• [ASSIGNMENT]:
With pictures left out, set down exactly the lines that begin at the one containing "exportadores de proteína" and end with the last line of the entries below.

[Dataset items]
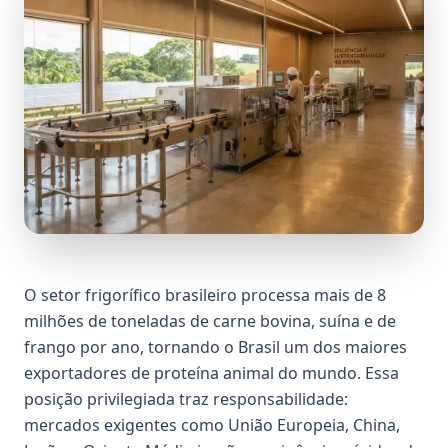
O setor frigorífico brasileiro processa mais de 8
milhões de toneladas de carne bovina, suína e de
frango por ano, tornando o Brasil um dos maiores
exportadores de proteína animal do mundo. Essa
posição privilegiada traz responsabilidade:
mercados exigentes como União Europeia, China,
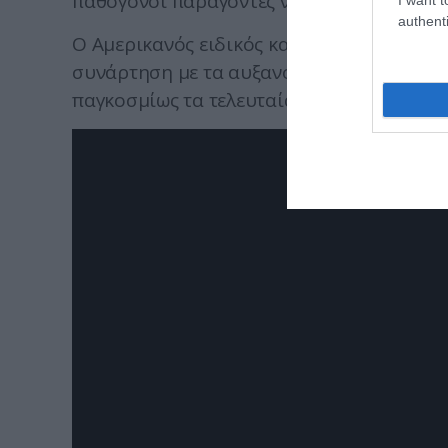
παθογόνοι παράγοντες να διεισδύουν απευ
authenti
Ο Αμερικανός ειδικός καταλήγει στο συμπ
συνάρτηση με τα αυξανόμενα ποσοστά γν
παγκοσμίως τα τελευταία χρόνια.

• [SOLUTION TO THIS EXERCISE]:
exportadores de proteína animal do mundo. Essa
posição privilegiada traz responsabilidade:
mercados exigentes como União Europeia, China,
παθογόνοι παράγοντες να διεισδύουν απευ
authenti
Ο Αμερικανός ειδικός καταλήγει στο συμπ
συνάρτηση με τα αυξανόμενα ποσοστά γν
παγκοσμίως τα τελευταία χρόνια.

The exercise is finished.